In this study 7 of the 10 tests shall be optimised using the collected sample data:
Test |
Name |
Description |
Parameters |
Cloud/ clear |
Partly cloudy |
B |
Inter channel regression tests |
The emissivity of clouds is known, and the BT in a window channel can be estimated from the BT in other window channels by a linear equation. Comparison of the difference between the measured BT in 3 channels and the linear combination estimate with thresholds. |
16 parameters x 2 surface types (land/water) of the regression;
3 thresholds for temperature differences |
yes |
no |
D |
Horizontal coherence tests |
The BT in one window channel (3.7µm) of the IFOV is compared with the mean BT of the 4 IFOVs in the EFOV. If the difference exceeds a threshold, the IFOV is declared cloudy. |
1 temperature threshold, which depends on location and time;
Test is applied only over water surfaces and not in polar regions. |
yes |
unclear |
E |
Threshold on IASI EOF residuals |
The IASI spectrum is compared with clear sky spectra. This is done by mapping the measurement vector on EOFs derived from precalculated clear sky radiances. If the difference exceeds a threshold, the IFOV is declared cloudy. |
A threshold vector with 8461 values.
The collected sample also will be used to construct a new set of clear sky EOFs |
yes |
unclear |
F |
Window cross correlation test |
Comparison of the measured window channels spectra with synthetic spectra. If the correlation (homomorphic degree) exceeds a threshold, the IFOV is declared cloudy.

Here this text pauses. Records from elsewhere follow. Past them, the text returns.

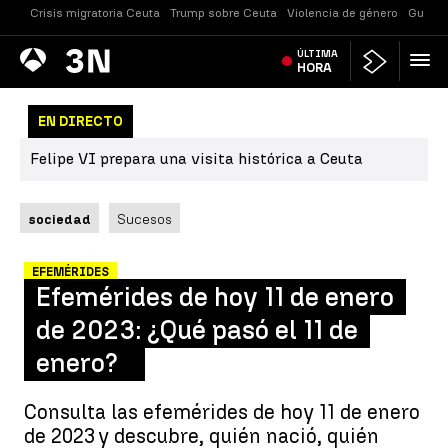
Crisis migratoria Ceuta
Trump sobre Ceuta
Violencia de género
Guerra
Antena
ÚLTIMA
Noticias
3
HORA
EN DIRECTO
Felipe VI prepara una visita histórica a Ceuta
sociedad
Sucesos
EFEMÉRIDES
Efemérides de hoy 11 de enero
de 2023: ¿Qué pasó el 11 de
enero?
Consulta las efemérides de hoy 11 de enero
de 2023 y descubre, quién nació, quién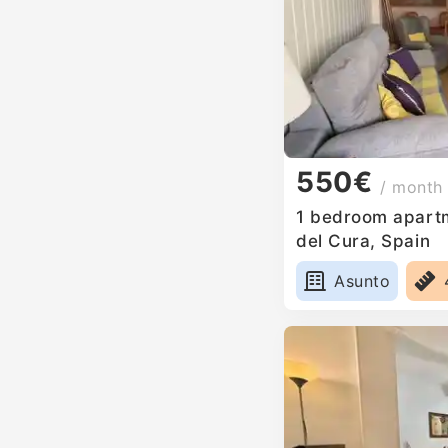
550€
/ month
1 bedroom apartm
del Cura, Spain
Asunto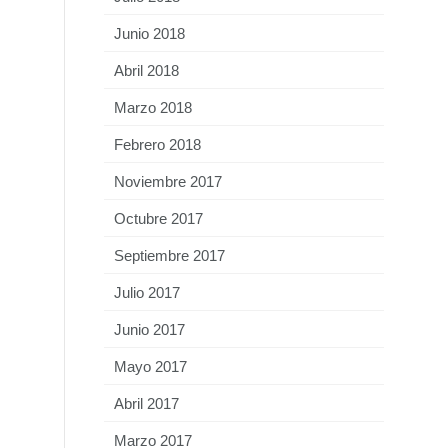
Junio 2018
Abril 2018
Marzo 2018
Febrero 2018
Noviembre 2017
Octubre 2017
Septiembre 2017
Julio 2017
Junio 2017
Mayo 2017
Abril 2017
Marzo 2017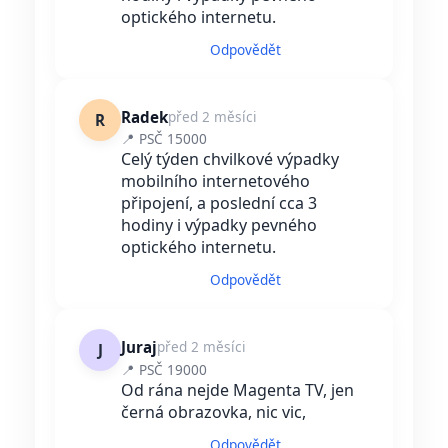
optického internetu.
Odpovědět
Radek
před 2 měsíci
R
📍 PSČ 15000
Celý týden chvilkové výpadky
mobilního internetového
připojení, a poslední cca 3
hodiny i výpadky pevného
optického internetu.
Odpovědět
Juraj
před 2 měsíci
J
📍 PSČ 19000
Od rána nejde Magenta TV, jen
černá obrazovka, nic vic,
Odpovědět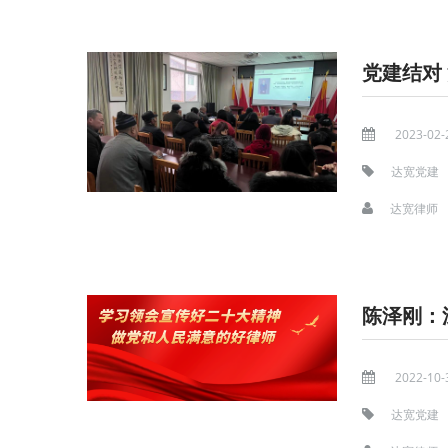
党建结对
2023-02-
达宽党建
达宽律师
陈泽刚：
2022-10-
达宽党建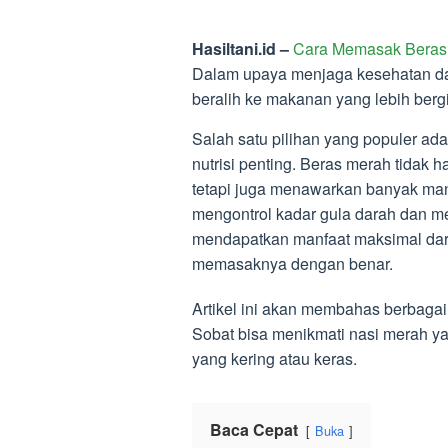
Hasiltani.id –
Cara Memasak Beras M
Dalam upaya menjaga kesehatan da
beralih ke makanan yang lebih bergi
Salah satu pilihan yang populer ad
nutrisi penting. Beras merah tidak h
tetapi juga menawarkan banyak ma
mengontrol kadar gula darah dan m
mendapatkan manfaat maksimal da
memasaknya dengan benar.
Artikel ini akan membahas berbaga
Sobat bisa menikmati nasi merah yan
yang kering atau keras.
Baca Cepat
Buka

The window region in which the test is applied is defined by the user. |
1 threshold, depends on surface conditions; synthetic spectrum and window region (size) could be considered as parameters subject to tuning as well. |
yes |
unclear |
G |
Test for clouds over polar regions |
Test on the BT difference between 11µm and 6.7µm channels. |
1 temperature threshold; depends on location |
yes |
no |
H |
Detection of dust storms |
Test on the BT difference between 11µm and 12µm channels |
1 temperature threshold; depends on location. The test is applied over deserts and adjacent areas |
yes |
no |
Optimization Methodology
The optimization of the parameters of these tests is a classical problem where standard methods exist. In this case the result of the function to be optimized is a discrete function and its derivate is non-continuous. This constraint the mathematical procedure used for the optimization. Methods such as Conjugate Gradient or Levenberg-Marquard algorithm cannot be applied, because they require continuous derivatives.

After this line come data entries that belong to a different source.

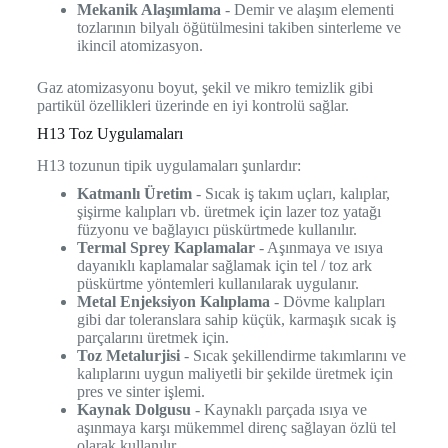
Mekanik Alaşımlama
- Demir ve alaşım elementi
tozlarının bilyalı öğütülmesini takiben sinterleme ve
ikincil atomizasyon.
Gaz atomizasyonu boyut, şekil ve mikro temizlik gibi
partikül özellikleri üzerinde en iyi kontrolü sağlar.
H13 Toz Uygulamaları
H13 tozunun tipik uygulamaları şunlardır:
Katmanlı Üretim
- Sıcak iş takım uçları, kalıplar,
şişirme kalıpları vb. üretmek için lazer toz yatağı
füzyonu ve bağlayıcı püskürtmede kullanılır.
Termal Sprey Kaplamalar
- Aşınmaya ve ısıya
dayanıklı kaplamalar sağlamak için tel / toz ark
püskürtme yöntemleri kullanılarak uygulanır.
Metal Enjeksiyon Kalıplama
- Dövme kalıpları
gibi dar toleranslara sahip küçük, karmaşık sıcak iş
parçalarını üretmek için.
Toz Metalurjisi
- Sıcak şekillendirme takımlarını ve
kalıplarını uygun maliyetli bir şekilde üretmek için
pres ve sinter işlemi.
Kaynak Dolgusu
- Kaynaklı parçada ısıya ve
aşınmaya karşı mükemmel direnç sağlayan özlü tel
olarak kullanılır.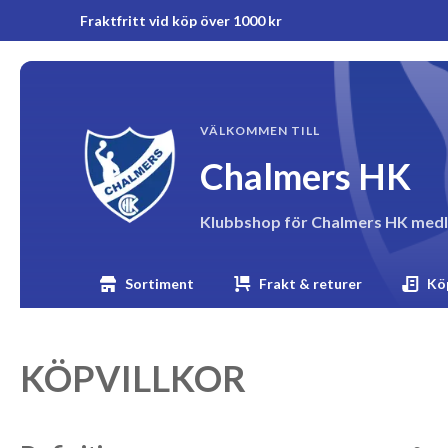
Fraktfritt vid köp över 1000 kr
VÄLKOMMEN TILL
Chalmers HK
Klubbshop för Chalmers HK med
Sortiment
Frakt & returer
Köp
KÖPVILLKOR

For this study we propose to consider the Simplex method and a Genetic Algorithm (GA).
The Simplex algorithm is a method for function minimization which is able to crawl out of some local minima to find better minima. It is not the fastest method, but rather robust (performs also well with noisy functions).
GAs are adaptive heuristic search algorithms premised on the evolutionary ideas of natural selection and genetics. The basic concept of GAs is designed to simulate processes in natural system necessary for evolution, specifically those that follow the principles first laid down by Charles Darwin of survival of the fittest.
As such they represent an intelligent exploitation of a random search within a defined search space to solve a problem. GA work well also for high dimensional search spaces.
Both methods allow constraining the search region, which will be useful here.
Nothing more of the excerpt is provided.